## WORK TASK
Please repeat each of the records that follow, exactly as written.

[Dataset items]
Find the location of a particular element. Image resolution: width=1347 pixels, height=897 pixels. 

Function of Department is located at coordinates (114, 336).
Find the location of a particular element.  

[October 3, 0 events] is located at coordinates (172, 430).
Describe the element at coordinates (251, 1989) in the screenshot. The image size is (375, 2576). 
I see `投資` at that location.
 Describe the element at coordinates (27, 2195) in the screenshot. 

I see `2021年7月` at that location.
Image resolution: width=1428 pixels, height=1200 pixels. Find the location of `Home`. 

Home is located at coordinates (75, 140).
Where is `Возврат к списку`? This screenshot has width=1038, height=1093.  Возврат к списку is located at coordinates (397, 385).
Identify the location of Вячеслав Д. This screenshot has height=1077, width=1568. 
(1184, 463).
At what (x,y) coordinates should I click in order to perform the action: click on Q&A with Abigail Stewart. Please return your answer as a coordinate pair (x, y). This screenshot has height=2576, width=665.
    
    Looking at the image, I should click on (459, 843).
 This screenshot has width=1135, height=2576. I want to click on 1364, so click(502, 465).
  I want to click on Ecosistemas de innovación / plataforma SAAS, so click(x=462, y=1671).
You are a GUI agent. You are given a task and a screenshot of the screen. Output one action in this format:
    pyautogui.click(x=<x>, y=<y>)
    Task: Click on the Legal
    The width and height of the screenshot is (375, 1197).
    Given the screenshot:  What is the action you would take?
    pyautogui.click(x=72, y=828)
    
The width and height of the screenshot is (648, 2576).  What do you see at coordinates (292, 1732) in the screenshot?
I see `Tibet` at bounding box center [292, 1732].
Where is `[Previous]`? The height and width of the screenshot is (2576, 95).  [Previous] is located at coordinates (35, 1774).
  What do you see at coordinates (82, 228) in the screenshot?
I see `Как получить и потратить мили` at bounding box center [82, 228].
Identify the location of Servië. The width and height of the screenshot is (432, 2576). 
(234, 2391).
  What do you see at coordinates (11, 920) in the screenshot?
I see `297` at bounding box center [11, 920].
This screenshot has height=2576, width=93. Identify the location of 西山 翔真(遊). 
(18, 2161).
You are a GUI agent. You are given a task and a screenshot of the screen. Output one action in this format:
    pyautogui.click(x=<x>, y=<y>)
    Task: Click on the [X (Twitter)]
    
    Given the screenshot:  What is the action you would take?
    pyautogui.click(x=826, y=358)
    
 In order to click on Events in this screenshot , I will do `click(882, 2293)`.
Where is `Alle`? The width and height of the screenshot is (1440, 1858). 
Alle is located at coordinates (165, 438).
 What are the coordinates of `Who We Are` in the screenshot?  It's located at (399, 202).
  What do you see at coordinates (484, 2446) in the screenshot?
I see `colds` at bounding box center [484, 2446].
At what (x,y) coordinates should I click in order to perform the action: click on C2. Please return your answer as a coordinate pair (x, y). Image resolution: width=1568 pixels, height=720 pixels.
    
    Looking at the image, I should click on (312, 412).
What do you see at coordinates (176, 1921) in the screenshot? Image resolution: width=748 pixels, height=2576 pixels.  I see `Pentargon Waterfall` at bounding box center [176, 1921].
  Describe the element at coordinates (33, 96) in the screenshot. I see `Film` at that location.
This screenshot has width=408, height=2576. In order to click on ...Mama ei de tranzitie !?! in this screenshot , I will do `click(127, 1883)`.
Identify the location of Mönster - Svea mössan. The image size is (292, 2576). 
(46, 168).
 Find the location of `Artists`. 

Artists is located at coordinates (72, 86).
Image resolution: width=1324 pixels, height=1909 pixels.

## TASK SOLUTION
Find the location of a particular element. Image resolution: width=1347 pixels, height=897 pixels. 

Function of Department is located at coordinates (114, 336).
Find the location of a particular element.  

[October 3, 0 events] is located at coordinates (172, 430).
Describe the element at coordinates (251, 1989) in the screenshot. The image size is (375, 2576). 
I see `投資` at that location.
 Describe the element at coordinates (27, 2195) in the screenshot. 

I see `2021年7月` at that location.
Image resolution: width=1428 pixels, height=1200 pixels. Find the location of `Home`. 

Home is located at coordinates (75, 140).
Where is `Возврат к списку`? This screenshot has width=1038, height=1093.  Возврат к списку is located at coordinates (397, 385).
Identify the location of Вячеслав Д. This screenshot has height=1077, width=1568. 
(1184, 463).
At what (x,y) coordinates should I click in order to perform the action: click on Q&A with Abigail Stewart. Please return your answer as a coordinate pair (x, y). This screenshot has height=2576, width=665.
    
    Looking at the image, I should click on (459, 843).
 This screenshot has width=1135, height=2576. I want to click on 1364, so click(502, 465).
  I want to click on Ecosistemas de innovación / plataforma SAAS, so click(x=462, y=1671).
You are a GUI agent. You are given a task and a screenshot of the screen. Output one action in this format:
    pyautogui.click(x=<x>, y=<y>)
    Task: Click on the Legal
    The width and height of the screenshot is (375, 1197).
    Given the screenshot:  What is the action you would take?
    pyautogui.click(x=72, y=828)
    
The width and height of the screenshot is (648, 2576).  What do you see at coordinates (292, 1732) in the screenshot?
I see `Tibet` at bounding box center [292, 1732].
Where is `[Previous]`? The height and width of the screenshot is (2576, 95).  [Previous] is located at coordinates (35, 1774).
  What do you see at coordinates (82, 228) in the screenshot?
I see `Как получить и потратить мили` at bounding box center [82, 228].
Identify the location of Servië. The width and height of the screenshot is (432, 2576). 
(234, 2391).
  What do you see at coordinates (11, 920) in the screenshot?
I see `297` at bounding box center [11, 920].
This screenshot has height=2576, width=93. Identify the location of 西山 翔真(遊). 
(18, 2161).
You are a GUI agent. You are given a task and a screenshot of the screen. Output one action in this format:
    pyautogui.click(x=<x>, y=<y>)
    Task: Click on the [X (Twitter)]
    
    Given the screenshot:  What is the action you would take?
    pyautogui.click(x=826, y=358)
    
 In order to click on Events in this screenshot , I will do `click(882, 2293)`.
Where is `Alle`? The width and height of the screenshot is (1440, 1858). 
Alle is located at coordinates (165, 438).
 What are the coordinates of `Who We Are` in the screenshot?  It's located at (399, 202).
  What do you see at coordinates (484, 2446) in the screenshot?
I see `colds` at bounding box center [484, 2446].
At what (x,y) coordinates should I click in order to perform the action: click on C2. Please return your answer as a coordinate pair (x, y). Image resolution: width=1568 pixels, height=720 pixels.
    
    Looking at the image, I should click on (312, 412).
What do you see at coordinates (176, 1921) in the screenshot? Image resolution: width=748 pixels, height=2576 pixels.  I see `Pentargon Waterfall` at bounding box center [176, 1921].
  Describe the element at coordinates (33, 96) in the screenshot. I see `Film` at that location.
This screenshot has width=408, height=2576. In order to click on ...Mama ei de tranzitie !?! in this screenshot , I will do `click(127, 1883)`.
Identify the location of Mönster - Svea mössan. The image size is (292, 2576). 
(46, 168).
 Find the location of `Artists`. 

Artists is located at coordinates (72, 86).
Image resolution: width=1324 pixels, height=1909 pixels.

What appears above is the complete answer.